The Database Structure of OpenStreetBrowser is based on a pgsql data import with Osmosis. Therefore you get the following tables:
|nodes||id (bigint), version (int), user_id (int), tstamp (timestamp), changeset_id (bigint), geom (geometry, srid 4326)||Holds newest version of all nodes with their geometry in Lat/Long|
|node_tags||node_id (bigint), k (text), v (text)||Holds all tags of all nodes|
This structure is not very efficient, as it would be better to have a "flat" database structure, where you have a table with one line containing all information of one object (say node, line, polygon ...). That's why osm2pgsql imports a database structure like this:
|planet_osm_point||osm_id (bigint), amenity (text), highway (text), cycleway (text), ...., way (geometry, srid 900913)||A table having one column for each tag which was specified before where at least one tag is not null|
The problem with this database layout is, that you have to know which tag-keys you will need before importing the data. Also there's a lot of information missing like the user_id and changeset_id. Good thing: One line per each object.

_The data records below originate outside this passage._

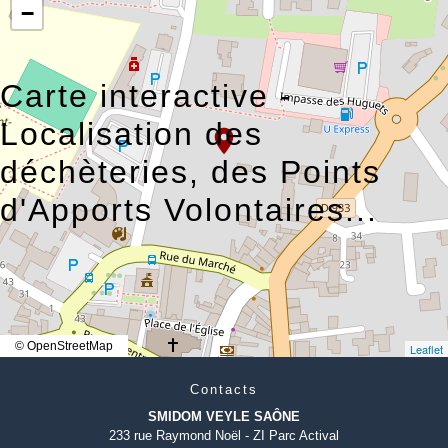
−
Carte interactive -
Localisation des
location_on
déchèteries, des Points
d'Apports Volontaires...
© OpenStreetMap
Leaflet
Contacts
SMIDOM VEYLE SAÔNE
233 rue Raymond Noël - ZI Parc Actival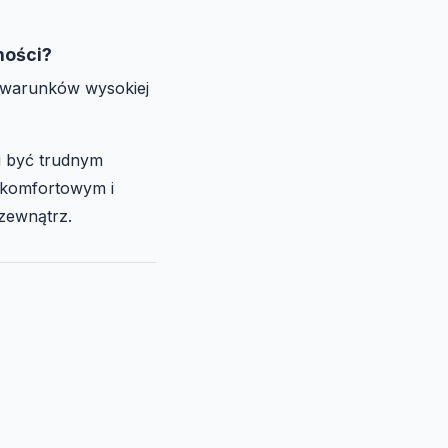
ności?
do warunków wysokiej
i być trudnym
 komfortowym i
 zewnątrz.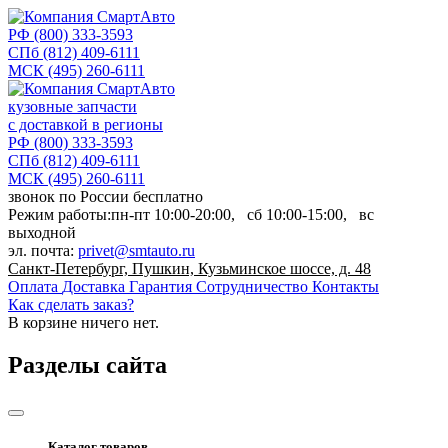
РФ
(800) 333-3593
СПб
(812) 409-6111
МСК
(495) 260-6111
кузовные запчасти
с доставкой в регионы
РФ
(800) 333-3593
СПб
(812) 409-6111
МСК
(495) 260-6111
звонок по России бесплатно
Режим работы:
пн-пт
10:00-20:00,
сб
10:00-15:00,
вс
выходной
эл. почта:
privet@smtauto.ru
Санкт-Петербург, Пушкин, Кузьминское шоссе, д. 48
Оплата
Доставка
Гарантия
Сотрудничество
Контакты
Как сделать заказ?
В корзине
ничего нет.
Разделы сайта
Каталог товаров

So the preprocessing of OpenStreetBrowser generates tables with the following layout:
|osm_point||osm_id (text), osm_tags (hstore), osm_way (geom, srid 900913)||Holds every node, which has at least one tag<super>1</super>|
|osm_line||osm_id (text), osm_tags (hstore), osm_way (geom, srid 900913)||Holds every way in the database|
|osm_polygon||osm_id (text), osm_tags (hstore), osm_way (geom, srid 900913)||Holds every closed way (start node equals end node) but is not member of a multipolygon relation as a simple polygon and an id similar to "way_1234" AND every multipolygon relation with an id similar to "rel_4321".|
|osm_rel||osm_id (text), osm_tags (hstore), osm_way (geom, srid 900913)||Holds every relation with the geometry of all relation members (nodes and ways, excluding relations) merged together.|
There might be additional columns, e.g. to speed up queries, but these are the "main" columns. Here's some information about the columns:
|osm_id||An ID based on the original ID, e.g. "node_1234", "way_1234" or "rel_1234". If several objects get merged together by functions they will be collected, seperated by semi colon, e.g.: "node_1234;node_2345;way_123".|
|osm_tags||A hstore object containing all tags.|
|osm_way||A geometry in 900913 SRID.|
As index I mainly use a mulitcolumn (gist) index, of osm_way and osm_tags. Accessing large areas (like all place=city in an area the size of Europe) takes quite a long time, it's better to use only the index on osm_tags and a sequential scan on the location. Accessing an area which was not accessed some time before can take a minute, I guess it has to load the index from disk.